Here is a question most business owners never ask in concrete terms: how many hours per week does your team spend on work that could be automated?
Not a vague sense that things take too long. The actual number, in hours, multiplied across your team.
When we do this exercise with new clients, the number almost always surprises them. Not because they were unaware that manual work was happening, but because they had never counted it.
The calculation
Start with one process. Pick something your team does repetitively. A weekly report. Client onboarding. Lead follow-up. Invoice processing.
For each process, write down: how many times it runs per week, how many people touch it, and how many minutes each person spends. Multiply it out. That is your weekly cost for one process.
Now do it for five more. Add them up. Multiply by 52.
Most businesses find somewhere between 500 and 2,000 hours per year being absorbed by work that has no reason to exist.
What that actually costs
Take your average hourly rate for the people doing this work. Even at a modest figure, 1,000 hours of avoidable manual work per year represents a significant real cost. Not just in money, but in what that time could have been used for instead.
A sales team spending 6 hours a week on CRM updates is a sales team spending 6 hours a week not selling. An operations manager spending half a day on reporting is an operations manager spending half a day not managing.
Manual work is not just inefficient. It occupies the people you hired to do other things.
Where it hides
The processes that cost the most time are rarely the obvious ones. They are the small tasks that run constantly and never feel worth fixing because each individual instance is only 10 minutes.
Ten minutes, twelve times a week, across three people. That is six hours a week. That is 312 hours a year.
The highest-leverage automation work almost always comes from identifying these invisible drains and dealing with them first.
The other cost
Beyond hours, there is the error rate. Manual processes fail. Data gets entered wrong. Steps get skipped when someone is busy. Follow-ups fall through. These failures are hard to measure but they are real, and they compound.
An automation does not get tired.
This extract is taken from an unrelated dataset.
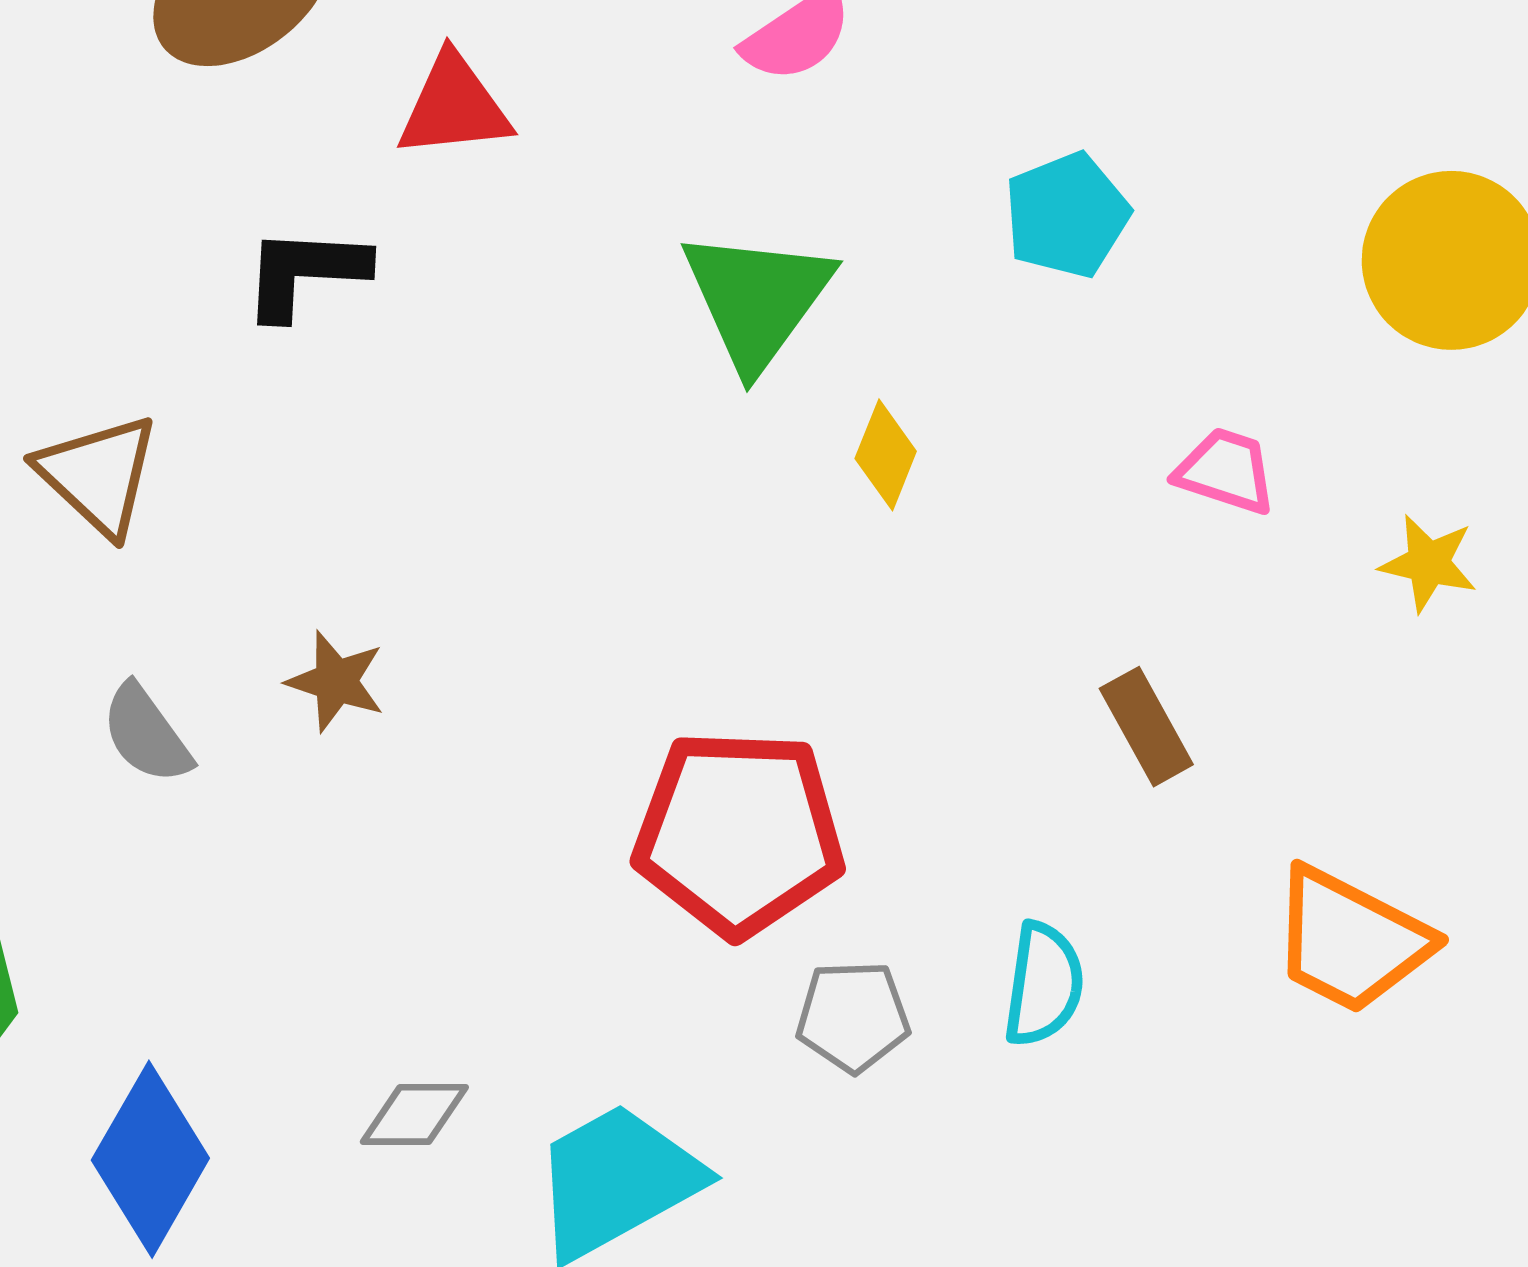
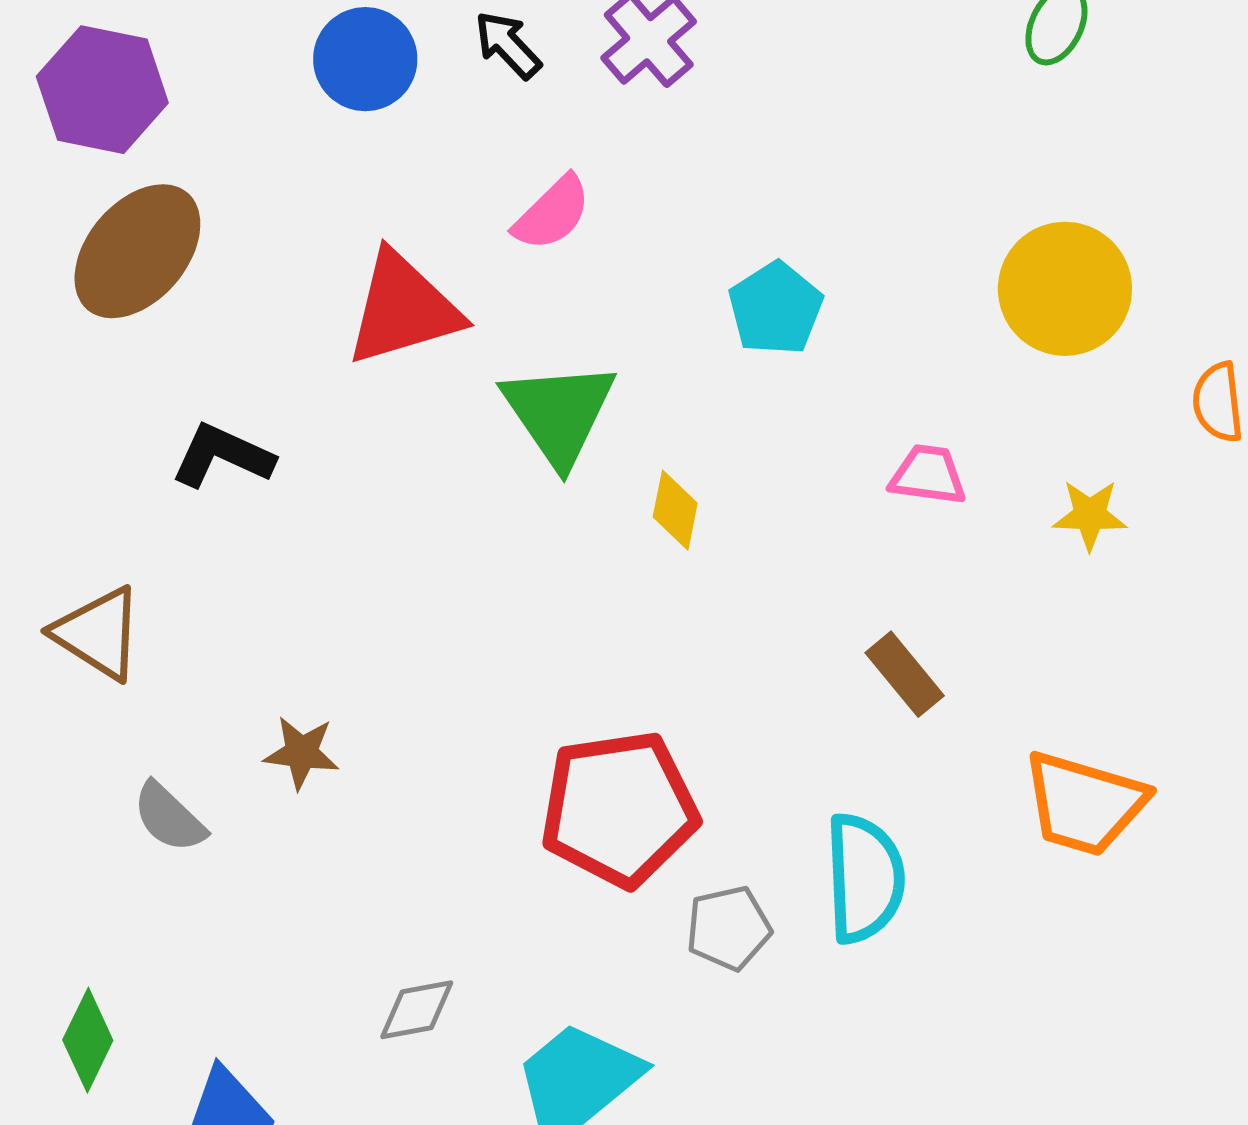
red triangle: (454, 106) -> (403, 309), moved, size x1.4
black L-shape: (305, 272) -> (222, 456), turned 32
cyan semicircle: (1044, 984) -> (864, 878), size x1.4
gray diamond: (414, 1114) -> (417, 1010), moved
It does not skip a step because it had a difficult morning. It runs the same way at 3am on a Tuesday as it does at 9am on a Monday.
Consistency has a value that the hour calculation does not capture.
A starting point
If you want to run this exercise on your own business, pick your five most repetitive internal workflows. Time them. Count the people involved. Do the math.
If the number you arrive at is large enough that it surprises you, that is the signal. That is when the conversation about what to do next becomes easy.